Kritiker-Bewertung: unterirdischschlechtmittelmässiggutweltklasse 4 / 5

Das Thema treibt nicht nur junge Menschen um. Aussteigerliteratur füllt in den Buchhandlungen ganze Regalmeter, im Fernsehen erlangen Neuanfänger wie "Mallorca-Jens" regelmäßig (traurige) Berühmtheit und im Dokumentarfilm erfreuen sich waghalsige Weltreisende nach wie vor ungebrochener Beliebtheit. Jüngst trieb die Absage an unser kapitalistisches Gesellschaftssystem auch im Spielfilm bunte Blüten. In "100 Dinge" (2018) übten sich zwei hippe Start-up-Unternehmer im komödiantischen Konsumverzicht. Verglichen mit den Strapazen, die die Protagonisten in Philipp Hirschs Kinofilmdebüt auf sich nehmen, ist das alles ein Klacks.

Hirsch und sein Kodrehbuchautor Thomas Böltken tappen nicht in die Wohlfühlfalle. "Raus" ist kein verkitschtes Filmmärchen, irgendwo zwischen "Landlust", "Manufactum" und Bioladen.
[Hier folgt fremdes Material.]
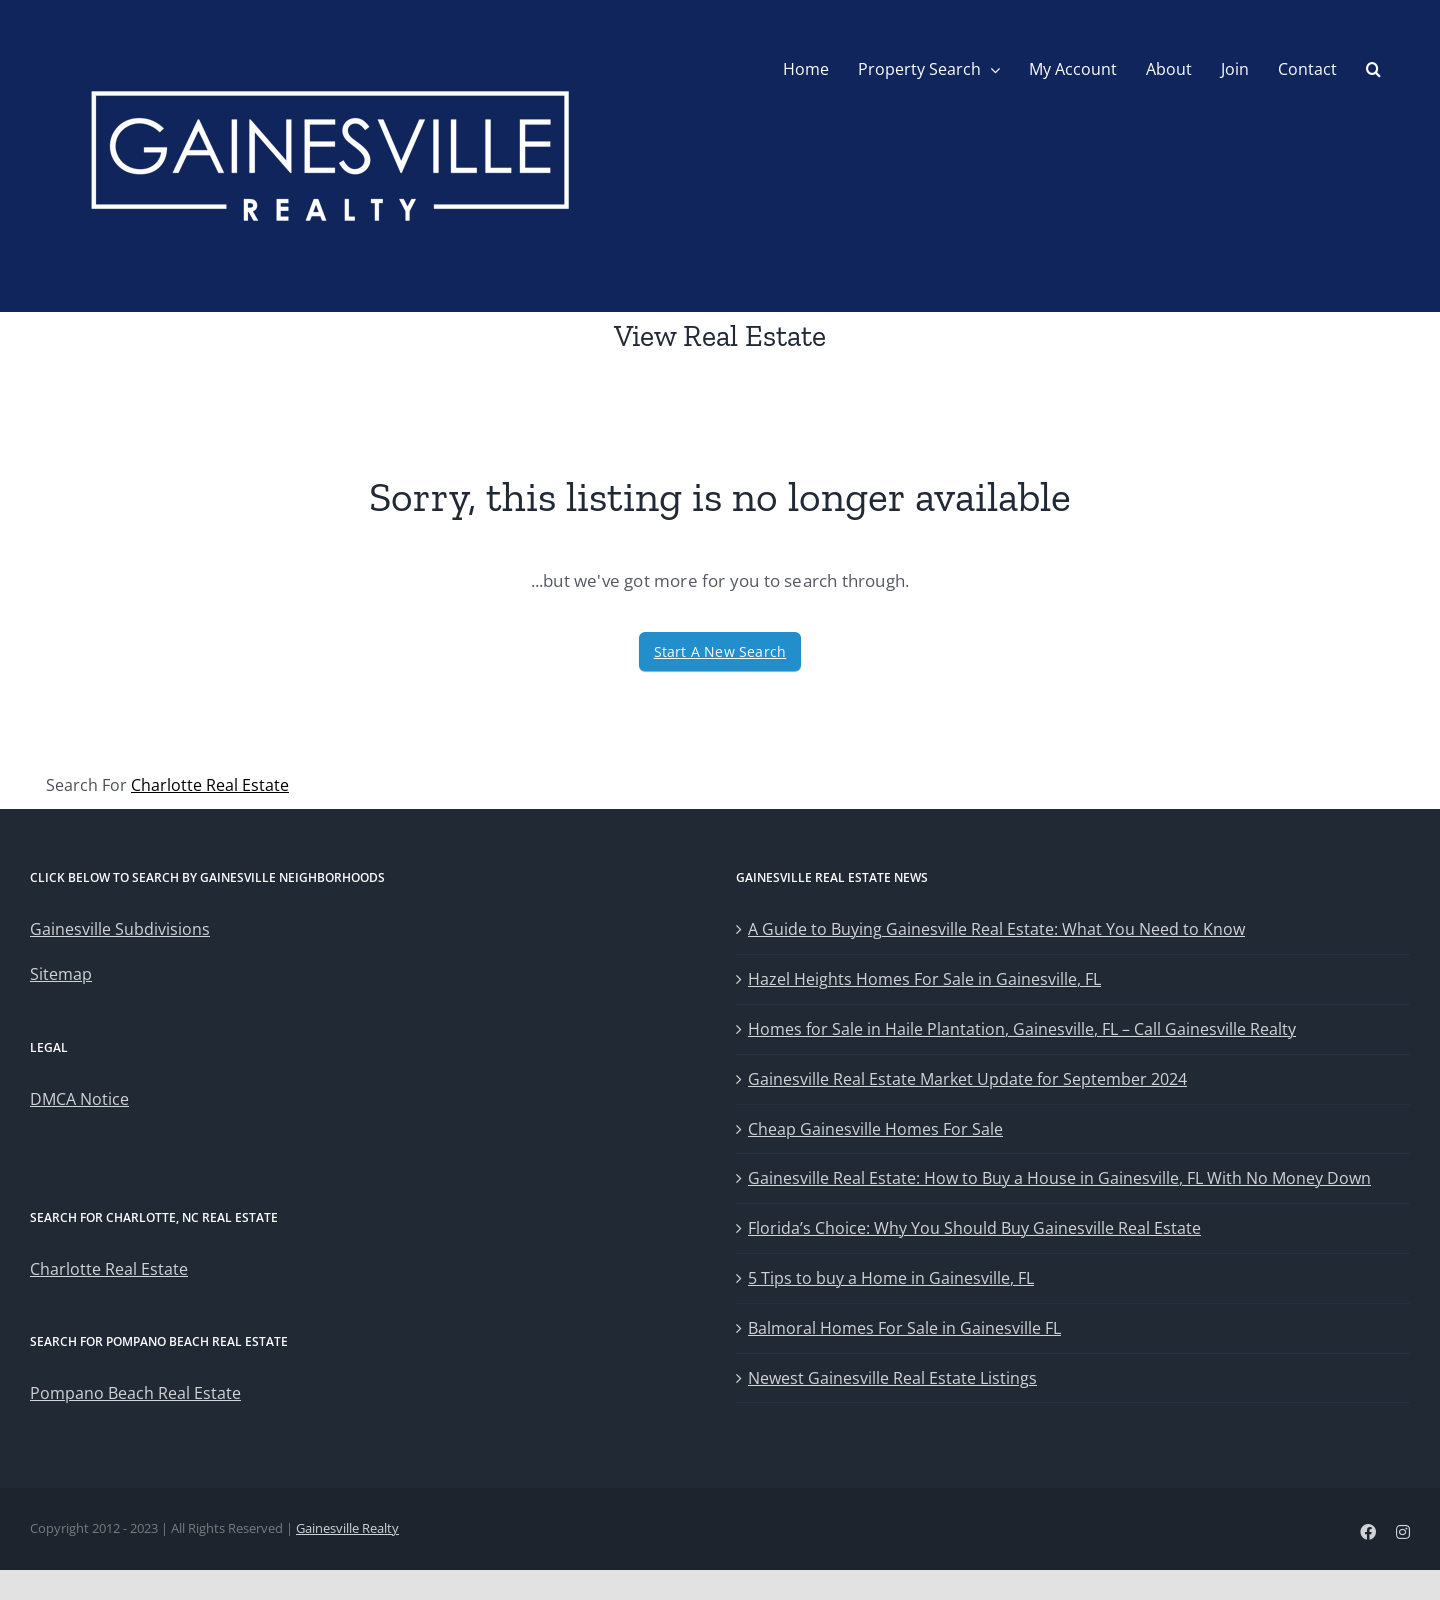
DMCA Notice (79, 1099)
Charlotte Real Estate (210, 785)
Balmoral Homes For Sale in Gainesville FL (904, 1328)
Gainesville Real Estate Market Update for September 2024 (967, 1079)
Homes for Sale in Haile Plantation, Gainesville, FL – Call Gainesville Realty (1022, 1029)
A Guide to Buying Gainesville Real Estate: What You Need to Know (996, 929)
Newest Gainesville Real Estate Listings (892, 1378)
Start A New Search (720, 651)
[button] (1373, 69)
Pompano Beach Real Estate (135, 1393)
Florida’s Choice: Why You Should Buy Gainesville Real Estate (974, 1228)
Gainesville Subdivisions (120, 929)
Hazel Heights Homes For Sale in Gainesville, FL (924, 979)
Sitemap (61, 974)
Schlauen Ratgebersprüchen, die das Leben gestresster Großstädter angeblich so viel lebenswerter machen, erteilen sie bereits in ihrer verdichteten Exposition eine schallende Ohrfeige. So einnehmend Matti Schmidt-Schaller Hauptfigur Glocke spielt, dieser Typ ist ein Lügner und gewiss nicht für jedermann als Identifikationsfigur geeignet. Auch die übrigen Charaktere haben ihre Päckchen zu tragen. Nach dem Aufbruch ins Ungewisse zeigt das Autorenduo schließlich, was "Zurück zur Natur" wirklich bedeutet.
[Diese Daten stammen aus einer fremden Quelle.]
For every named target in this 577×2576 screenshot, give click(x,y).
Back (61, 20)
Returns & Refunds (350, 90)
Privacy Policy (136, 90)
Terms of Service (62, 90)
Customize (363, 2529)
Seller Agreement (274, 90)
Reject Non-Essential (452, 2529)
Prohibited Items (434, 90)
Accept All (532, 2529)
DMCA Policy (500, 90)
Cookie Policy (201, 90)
Dabei überrascht das Drehbuch immer wieder mit einfallsreichen Wendungen, (gruppen-)dynamischen Entwicklungen und glaubhaften Figuren, die einem beim Zusehen schnell ans Herz wachsen. Erst gegen Ende, als die Handlung eine etwas zu grausame, an William Goldings Roman "Herr der Fliegen" (1954) erinnernde Volte schlägt, geht die Glaubwürdigkeit verloren. Das hervorragend aufspielende und von Hirsch toll angeleitete Nachwuchsensemble wetzt aber auch dieser erzählerische Scharte mühelos aus.
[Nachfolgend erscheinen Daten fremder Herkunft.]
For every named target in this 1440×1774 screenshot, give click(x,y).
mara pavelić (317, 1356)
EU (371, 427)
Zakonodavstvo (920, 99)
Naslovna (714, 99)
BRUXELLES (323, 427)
"Raus" ist ein mutiger Genremix: ein bisschen Aussteigerdrama, ein wenig Coming-of-Age-Abenteuer und jede Menge Roadmovie. Hirsch, der Kurzfilme und Musikvideos für Bands wie "Heaven Shall Burn" und "Secrets of the Moon" gedreht hat, hat viel von der Clip-Ästhetik auf sein Kinodebüt übertragen. Sinnliche Zeitlupenaufnahmen wechseln mit hastigen Verfolgungsjagden und dichten Weitwinkeleinstellungen, die den Protagonisten unglaublich nahekommen. "Raus" ist dynamisches, mitreißendes junges Kino. Eine ungestüme Mischung, die ihre Makel offen zur Schau stellt und trotzdem oder gerade deshalb begeistert.

Fazit: "Raus" ist mutiges deutsches Genrekino, das zwar nicht restlos überzeugt, aber durch tolle Nachwuchsdarsteller, ein kluges Drehbuch und mal sinnliche, mal dynamische Aufnahmen mitreißt. Ein wilder, nicht immer ganz stimmiger Mix, der sich trotz oder gerade wegen seiner Unstimmigkeiten stärker einprägt als viele glattgebügelte Produktionen.